Loneliness in a World of Social Distancing

Loneliness in a World of Social Distancing

More than 37 million people are living in Canada, yet many Canadians have never felt more alone as they do in the unprecedented times of COVID-19. The Angus Reid Institute and the Cardus think tank collaborated on a recent study that found that before the pandemic, an astonishing 23 percent of the country experienced extreme loneliness and social isolation. Imagine the number in the time since. 

The mandatory measures currently in place restricting people from visiting their friends and loved ones have no doubt ushered in new mental health challenges stemming from social distancing, and that isolation correlates with many negative side effects that can have an impact on every area of a person’s life – most notably on their body. Loneliness has been shown to have debilitating physical effects on the body ranging from depression to a weakened immune system, and in the era of global pandemics, this is certainly no asset.

One of the main troubles faced by those who are socially isolated is often a feeling that they don’t have anyone they can turn to for help during an emergency. If mandatory self-isolation had theoretically been in place for months and these individuals eventually did get sick, perhaps they would be in too poor of mental health by that point to reach out and seek help for their rapidly deteriorating physical health. When those problems do arise, they can quickly spiral out of control if they are not dealt with promptly. 

This is especially true for people with disabilities, who already experienced social isolation at a much higher rate (38 percent) than the rest of the population before the pandemic – and now face a host of new accessibility challenges in the new world that has emerged since. 
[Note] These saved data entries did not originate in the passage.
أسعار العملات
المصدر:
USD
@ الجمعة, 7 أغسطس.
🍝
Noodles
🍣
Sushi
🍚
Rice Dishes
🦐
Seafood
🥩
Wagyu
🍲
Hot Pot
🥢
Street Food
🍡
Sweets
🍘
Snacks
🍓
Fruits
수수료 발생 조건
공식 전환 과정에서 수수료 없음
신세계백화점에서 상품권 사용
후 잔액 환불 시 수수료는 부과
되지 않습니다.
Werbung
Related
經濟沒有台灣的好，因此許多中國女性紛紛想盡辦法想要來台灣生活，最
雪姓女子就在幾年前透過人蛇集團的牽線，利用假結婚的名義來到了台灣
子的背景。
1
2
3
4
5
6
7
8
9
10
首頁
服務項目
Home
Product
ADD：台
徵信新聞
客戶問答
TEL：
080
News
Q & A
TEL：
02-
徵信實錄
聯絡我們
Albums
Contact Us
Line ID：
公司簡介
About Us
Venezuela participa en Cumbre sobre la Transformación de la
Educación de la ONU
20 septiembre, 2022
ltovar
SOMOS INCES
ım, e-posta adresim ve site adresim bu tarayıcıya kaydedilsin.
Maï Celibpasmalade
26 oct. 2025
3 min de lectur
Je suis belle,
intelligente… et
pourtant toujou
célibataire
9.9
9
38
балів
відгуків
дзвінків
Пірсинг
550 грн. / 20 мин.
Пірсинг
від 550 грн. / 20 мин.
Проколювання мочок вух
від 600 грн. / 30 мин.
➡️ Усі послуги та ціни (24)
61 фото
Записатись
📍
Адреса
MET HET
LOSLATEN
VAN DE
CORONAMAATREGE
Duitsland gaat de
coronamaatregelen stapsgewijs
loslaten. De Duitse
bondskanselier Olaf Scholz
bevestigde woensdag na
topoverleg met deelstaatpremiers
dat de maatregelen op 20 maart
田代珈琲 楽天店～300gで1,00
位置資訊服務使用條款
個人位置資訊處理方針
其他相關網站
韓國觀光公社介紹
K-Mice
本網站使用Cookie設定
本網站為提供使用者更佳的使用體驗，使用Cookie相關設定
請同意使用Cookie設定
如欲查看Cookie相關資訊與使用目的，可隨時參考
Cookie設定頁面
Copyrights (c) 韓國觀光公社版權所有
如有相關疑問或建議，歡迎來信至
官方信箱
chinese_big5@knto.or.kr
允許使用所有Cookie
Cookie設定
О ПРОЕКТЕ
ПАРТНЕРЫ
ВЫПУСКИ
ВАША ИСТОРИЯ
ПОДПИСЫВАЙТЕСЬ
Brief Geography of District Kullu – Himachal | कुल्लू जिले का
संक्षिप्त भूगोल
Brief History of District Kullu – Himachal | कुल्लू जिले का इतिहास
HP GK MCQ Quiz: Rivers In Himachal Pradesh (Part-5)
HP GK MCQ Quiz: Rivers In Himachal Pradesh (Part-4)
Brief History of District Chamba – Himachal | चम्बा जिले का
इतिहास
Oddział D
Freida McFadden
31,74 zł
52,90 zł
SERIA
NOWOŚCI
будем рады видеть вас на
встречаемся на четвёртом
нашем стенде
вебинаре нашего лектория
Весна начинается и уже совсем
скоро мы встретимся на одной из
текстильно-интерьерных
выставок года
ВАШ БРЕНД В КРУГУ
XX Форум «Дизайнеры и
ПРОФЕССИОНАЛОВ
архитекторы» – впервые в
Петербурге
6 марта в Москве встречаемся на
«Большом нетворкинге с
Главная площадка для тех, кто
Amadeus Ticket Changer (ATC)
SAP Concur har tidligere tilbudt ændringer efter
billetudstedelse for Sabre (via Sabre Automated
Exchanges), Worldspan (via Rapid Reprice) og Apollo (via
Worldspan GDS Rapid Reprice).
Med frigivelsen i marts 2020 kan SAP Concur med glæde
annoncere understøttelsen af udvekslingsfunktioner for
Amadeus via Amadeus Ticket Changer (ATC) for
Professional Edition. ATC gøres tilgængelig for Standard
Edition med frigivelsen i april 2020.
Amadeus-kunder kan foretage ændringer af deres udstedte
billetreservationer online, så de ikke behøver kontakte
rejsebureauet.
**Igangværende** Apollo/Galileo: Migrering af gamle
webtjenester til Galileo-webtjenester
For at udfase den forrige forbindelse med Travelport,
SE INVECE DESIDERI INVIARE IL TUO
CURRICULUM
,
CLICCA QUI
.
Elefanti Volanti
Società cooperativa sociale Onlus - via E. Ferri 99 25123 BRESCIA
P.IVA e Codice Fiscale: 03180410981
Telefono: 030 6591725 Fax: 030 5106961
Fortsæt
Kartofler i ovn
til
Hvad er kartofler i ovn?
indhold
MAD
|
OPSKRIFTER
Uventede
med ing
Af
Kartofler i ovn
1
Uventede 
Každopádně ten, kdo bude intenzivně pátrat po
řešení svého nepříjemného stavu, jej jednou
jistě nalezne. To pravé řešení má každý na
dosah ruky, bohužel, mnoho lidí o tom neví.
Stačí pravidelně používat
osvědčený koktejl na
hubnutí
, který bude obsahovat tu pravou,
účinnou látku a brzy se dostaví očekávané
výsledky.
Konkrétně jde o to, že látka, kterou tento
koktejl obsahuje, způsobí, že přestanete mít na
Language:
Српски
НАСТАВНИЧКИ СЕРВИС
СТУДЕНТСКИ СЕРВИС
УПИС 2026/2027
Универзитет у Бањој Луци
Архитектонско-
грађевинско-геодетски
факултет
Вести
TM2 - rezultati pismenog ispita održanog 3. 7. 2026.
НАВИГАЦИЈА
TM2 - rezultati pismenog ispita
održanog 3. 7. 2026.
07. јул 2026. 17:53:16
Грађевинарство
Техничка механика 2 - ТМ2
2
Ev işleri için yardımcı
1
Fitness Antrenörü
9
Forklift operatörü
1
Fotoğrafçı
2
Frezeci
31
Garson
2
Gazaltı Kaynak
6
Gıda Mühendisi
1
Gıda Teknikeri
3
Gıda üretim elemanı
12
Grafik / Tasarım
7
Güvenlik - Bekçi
For starters, someone who isn’t physically able to leave the house (or struggles to do so) is much more likely to be left alone for long periods – now that visits from neighbors and loved ones have been restricted. For some, this could mean the loss of a reliable means to secure groceries and other essentials as well. 

Thankfully, for all of the negative risk factors, there are indeed many ways to combat feelings of isolation during COVID-19. To begin with, if you’re fortunate enough to be married, spend more quality time with your spouse! Married people (or those in common-law relationships) are far less likely to feel extreme isolation. 

For those who aren’t married, many great platforms exist through which you can stay meaningfully connected to the important people in your life. Facetime, Whatsapp, and Google Hangouts are all fantastic tools that can be used for voice calls to stay close to the people closest to you. The key takeaway is that it’s beneficial in times like these to have some kind of community. 

With a new era on the horizon where social distancing will become a required practice, there are many current opportunities to adapt to the changing world while putting self-improvement and safety at the forefront of the process. As one example, stores are now starting to provide curbside pickup and delivery for purchases without necessitating you leave your car (or your house in some cases). With the ability to learn skills and languages through tools like Lynda.com and Rosetta Stone rounding out its capabilities, the online realm is full of promise regarding how best to adapt to the new circumstances in a way that puts you front and center while keeping distance adequate and acceptable.

In Canada, many people share feelings of loneliness and isolation – especially during times of crisis such as these. The even greater challenge moving forward will be to find ways to connect from afar so that no one has to feel like they’re going through life alone. It’s not ideal, but together, we can embrace the new normal.